(Required action): Exactly as written, set down the lines from the top of the entries through the line bearing "Topologien und Wicklungsschemata", with every picture left out.

↓

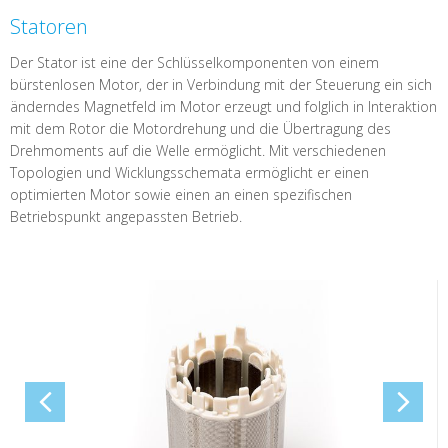
Statoren
Der Stator ist eine der Schlüsselkomponenten von einem
bürstenlosen Motor, der in Verbindung mit der Steuerung ein sich
änderndes Magnetfeld im Motor erzeugt und folglich in Interaktion
mit dem Rotor die Motordrehung und die Übertragung des
Drehmoments auf die Welle ermöglicht. Mit verschiedenen
Topologien und Wicklungsschemata ermöglicht er einen
optimierten Motor sowie einen an einen spezifischen
Betriebspunkt angepassten Betrieb.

↑

(Answer to the exercise):
Statoren
Der Stator ist eine der Schlüsselkomponenten von einem
bürstenlosen Motor, der in Verbindung mit der Steuerung ein sich
änderndes Magnetfeld im Motor erzeugt und folglich in Interaktion
mit dem Rotor die Motordrehung und die Übertragung des
Drehmoments auf die Welle ermöglicht. Mit verschiedenen
Topologien und Wicklungsschemata ermöglicht er einen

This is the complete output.